Snowflake Logo

 

Traditionally ETL tools have been used since the 90s. ETL, which stands for Extract, Transform, Load, is a process that has been fundamental in the world of data integration and data warehousing. But without coming out and saying it, Snowflake appears to be taking over their ETL space.


OK just to get the semantics right, it's really ELT in the modern world. Specifically ETL, where data is transformed in flight while it's being extracted, and loaded, is something Snowflake will likely never do. But the real meat of complexity and processing is the Transform step. Everything else is kitten play. And it appears that Snowflake has the underpinnings to just… take it over.
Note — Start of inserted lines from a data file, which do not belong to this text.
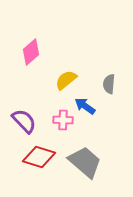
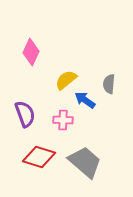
pink diamond: rotated 24 degrees counterclockwise
blue arrow: moved 6 px up
purple semicircle: moved 1 px right, 7 px up; rotated 24 degrees clockwise
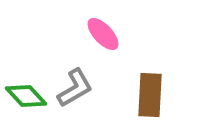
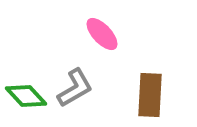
pink ellipse: moved 1 px left
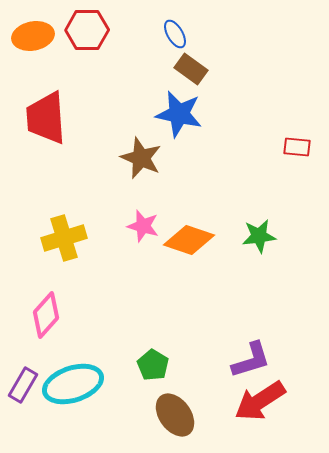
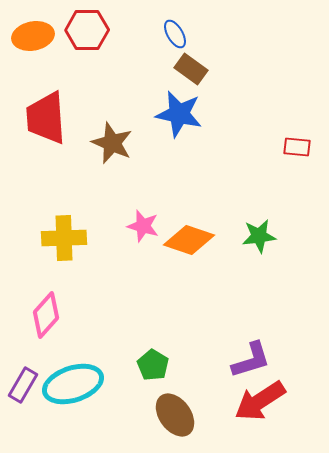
brown star: moved 29 px left, 15 px up
yellow cross: rotated 15 degrees clockwise
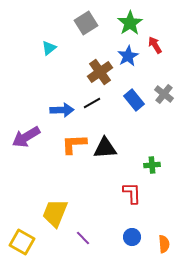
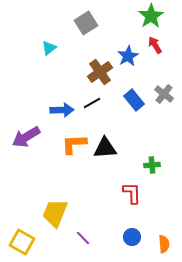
green star: moved 21 px right, 7 px up
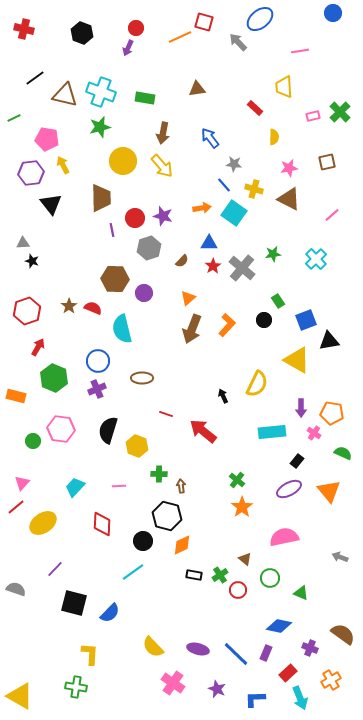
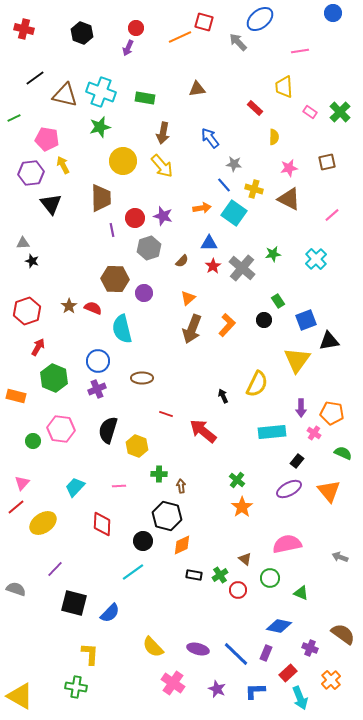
pink rectangle at (313, 116): moved 3 px left, 4 px up; rotated 48 degrees clockwise
yellow triangle at (297, 360): rotated 36 degrees clockwise
pink semicircle at (284, 537): moved 3 px right, 7 px down
orange cross at (331, 680): rotated 12 degrees counterclockwise
blue L-shape at (255, 699): moved 8 px up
Snowflake, at its core, is a cloud data platform. It provides an ecosystem for storing, processing, and analyzing vast amounts of structured and semi-structured data. Most customers consider it as their analytical database, but those that are actually touching the back end, know it much more than that. The micro-partition architecture made data manipulation so fast, and the cloning capabilities made dev ops tasks so easy, that it was a no brainer to do the heaving lifting in Snowflake.

This isn’t new, for many years, databases have been used for large scale data manipulation events. But this meant that the organization was left with a cryptic code-based lineage for refining data. Traditional organizations preferred the simplicity of widgets that showed this lineage graphically from source to target.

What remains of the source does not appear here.